**Your objective:**
Below are records; count the lines among them that include the string "Fascicule", and state only the number.

++++++++++

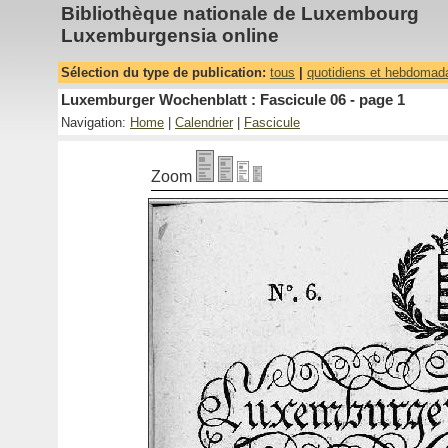
Bibliothèque nationale de Luxembourg
Luxemburgensia online
Sélection du type de publication:
tous
|
quotidiens et hebdomad
Luxemburger Wochenblatt : Fascicule 06 - page 1
Navigation:
Home
|
Calendrier
|
Fascicule
Zoom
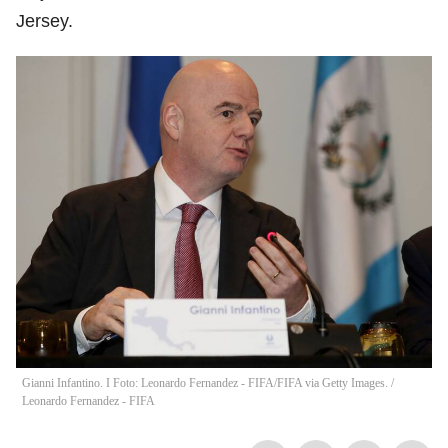
Jersey.
Gianni Infantino. I Foto: Leonardo Fernandez - FIFA/FIFA via Getty Images.
/
Leonardo Fernandez - FIFA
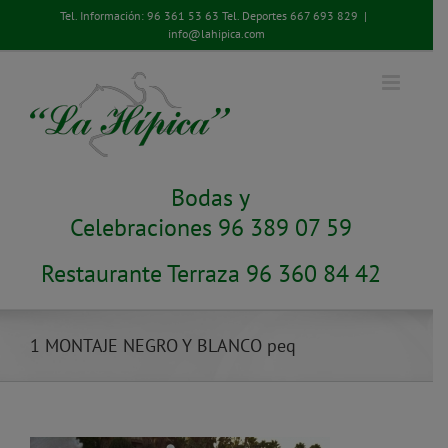
Saltar
Tel. Información:
96 361 53 63
Tel. Deportes
667 693 829
|
al
info@lahipica.com
contenido
Bodas y
Celebraciones 96 389 07 59
Restaurante Terraza 96 360 84 42
1 MONTAJE NEGRO Y BLANCO peq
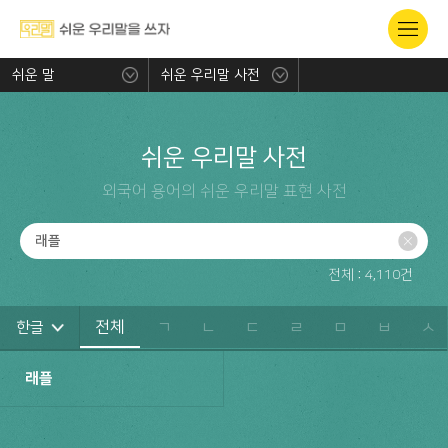
쉬운 말
쉬운 우리말 사전
쉬운 우리말 사전
외국어 용어의 쉬운 우리말 표현 사전
전체 :
4,110
건
전체
ㄱ
ㄴ
ㄷ
ㄹ
ㅁ
ㅂ
ㅅ
한글
래플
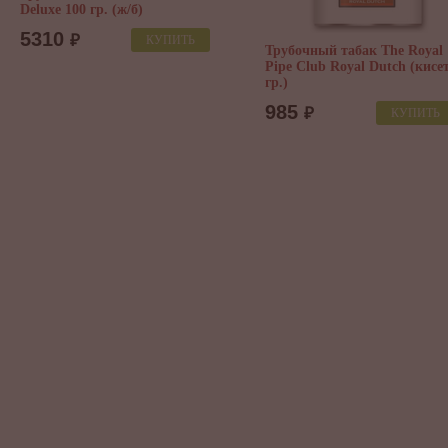
Сиг
Кор
59
 табак The Royal
Трубочный табак Doctor Pipe
Royal Dutch (кисет 40
Royal 50 гр.
1200
₽
КУПИТЬ
КУПИТЬ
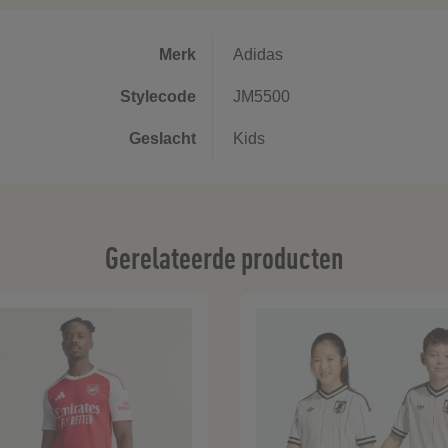
Merk
Adidas
Stylecode
JM5500
Geslacht
Kids
Gerelateerde producten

++++++++++

**Written reply:**
2